Внутри оказалось тесно, жарко и душно, духота шла от трав, пучками висящих повсюду.

– Садись.

Вместо стульев в избушке были пни. Три пня. Казя присела.

– Браслет на тебе?

Браслета не было.

– Я его сняла, когда лепешки пекла, – припомнила Казя. – Чтобы не заляпать.

– Когда сняла?

Казя напряглась:

– Д-д-д… Давно. Еще осенью. Когда впервые кукурузную муку нашла. Сняла и на столе оставила. И забыла. Наверное, до сих пор там лежит.

– До санитаров сняла?

– До.

– Может, это тебя и спасло, девочка.

– Ы?

– Браслет твой – что клубочек из сказки. Не каждый может им воспользоваться, на это особый талант нужен. Дар. Но найдутся среди мертвяков такие, что смогли бы и позарились бы. Среди наших такие есть.

– Кто же, баба Стася? Игнат, Склеп Иваныч? Кто? Кого опасаться?

Стася устало махнула рукой. И попросила:

– Помоги-ка мне очаг огнем наполнить.

Кассимира бросилась помогать. По указаниям ворожеи она и костерок разожгла, и горшок нужный с кола принесла, и воды добыла, и травы верные под потолком отыскала. Вскоре варево было готово. Пахло оно отвратительно.

– Это не тебе, это мне, – пояснила Станислава. – Тебя, видать, пожалели санитары, вижу, силы тебе оставили. Ты их видела? Помнишь что-нибудь?

Казя рассказала – и про Тамарку, и про невесть откуда взявшиеся холодильник, кофемашину и вывеску. Про окно с ниточкой и приглашение в больницу рассказала. И даже про то, что Фёдру ни в чем не стала признаваться.

Стася слушала молча, вопросов не задавала, не перебивала. Пила, обжигаясь, варево. Казя, высказавшись, умолкла.

– Вот что я тебе доложу, девочка, – молвила, наконец, ворожея. – Слушай и запоминай. Ибо повторить не смогу, навряд мы когда еще свидимся. Никому про то, что мне выдала, более не сказывай. В больницу не ходи, в окно белое не пролазь. Может, это и не больница там будет, на том конце пути. Браслет найди, одень…

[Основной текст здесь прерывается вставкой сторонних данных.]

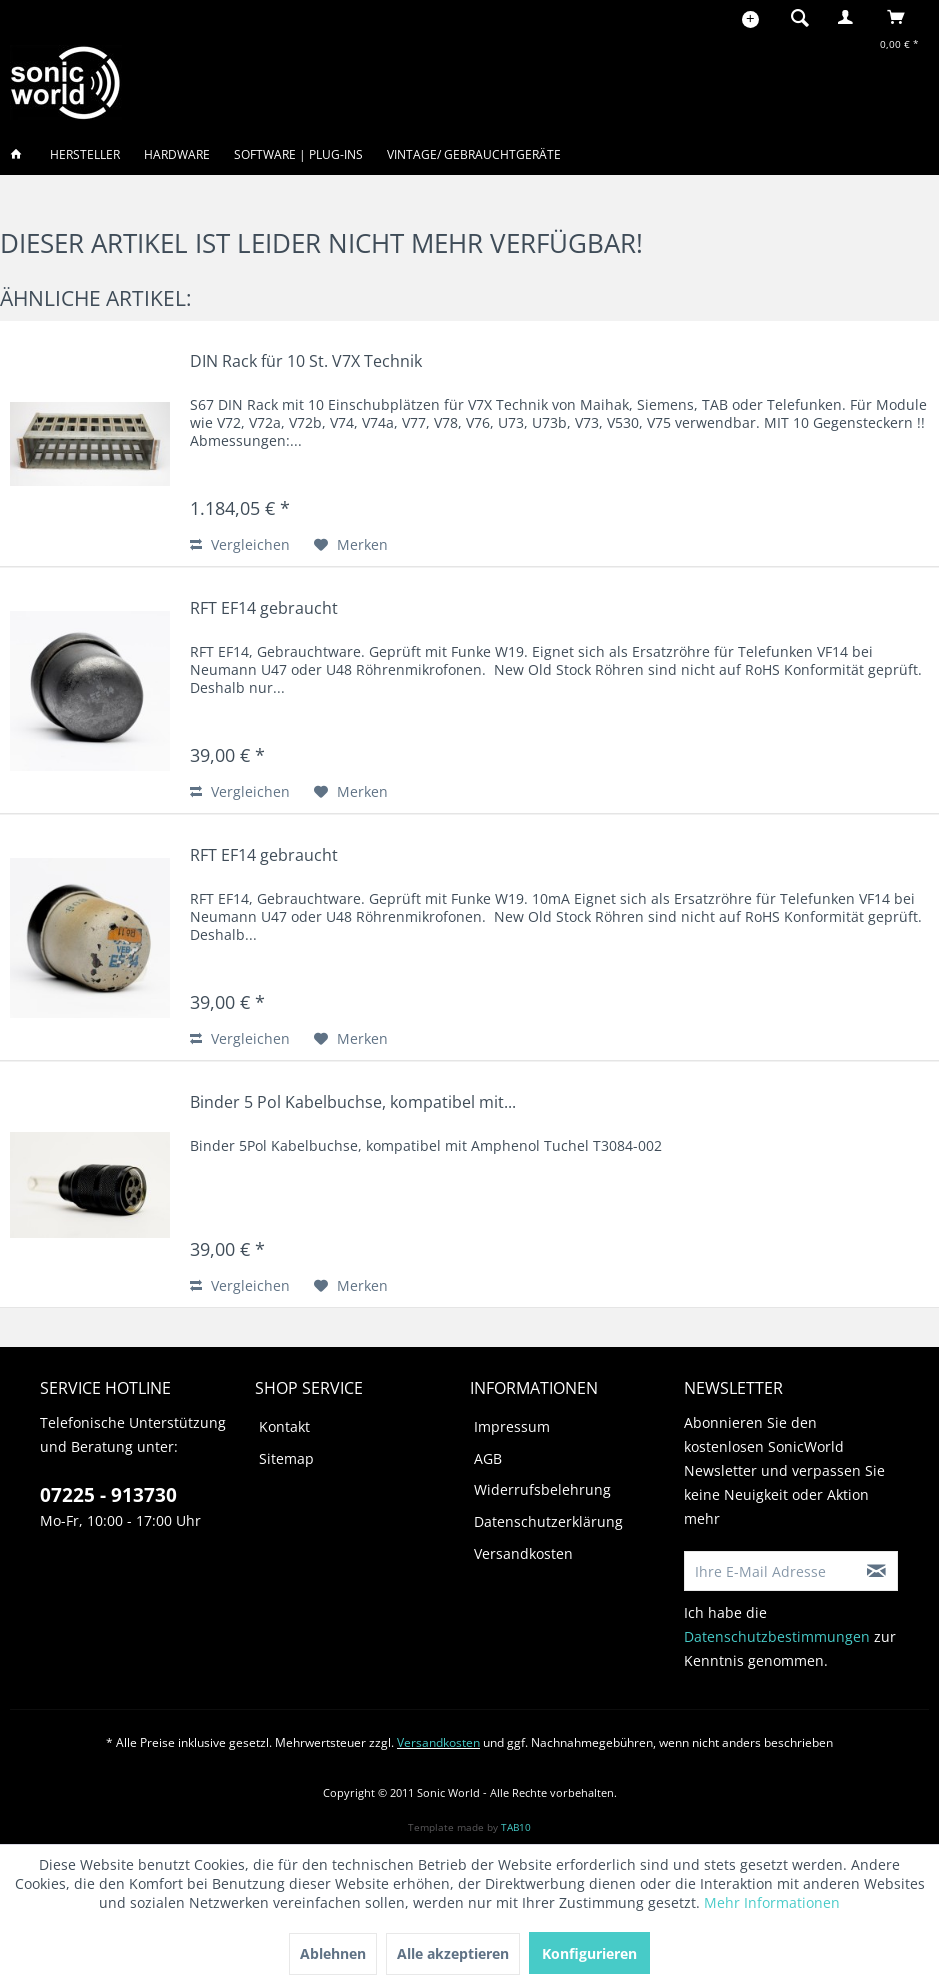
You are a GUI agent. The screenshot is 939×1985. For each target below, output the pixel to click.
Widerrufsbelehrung (542, 1489)
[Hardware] (177, 154)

«Надень», – механически мысленно поправила ее Казя, но, конечно, смолчала.

– Браслет одень, дорогое сердцу в котомку сложи и беги отсель. Ищи бабушку свою, Нину Николавну, а ее не найдешь – других ищи. Осторожна будь. Носи длинный рукав, браслет скрывай. Что это за вещь, мне неведомо, но он работает, береги его, никому не показывай. Стены тебе не помеха. Иди, куда идется, приди, куда приведется. И последнее. Никому не верь, особенно здорожам. От санитаров этих, будь они неладны, бегом беги. Тамарку за версту обходи, сильна она, сволочуга, ох сильна… Тебе ее не одолеть. Ну, все запомнила?

Казя кивнула.

– Тогда беги.

– Но, баба Стася, а вы как?

– Беги, говорю! Нам всем конец.

– Как конец? Почему конец? Когда конец?

– Фёдр останется, – проговорила Стася. – А нам всё. Беги.

Она прикрыла глаза.

– Уходи.

Прозвучало это как приказ.

– У. Хо. Ди!

Казя покорно вышла и побрела прочь. Чувствовала она себя предательницей.

Под кафе, на кухоньке, она нашла свой браслет. Все семь подвесок были на месте. Казя надела: кожаный ремешок трижды обвил запястье и надежно застегнулся, оставив висеть два хвостика. Браслет болтался свободно, спрятать его можно было бы только под очень длинным рукавом.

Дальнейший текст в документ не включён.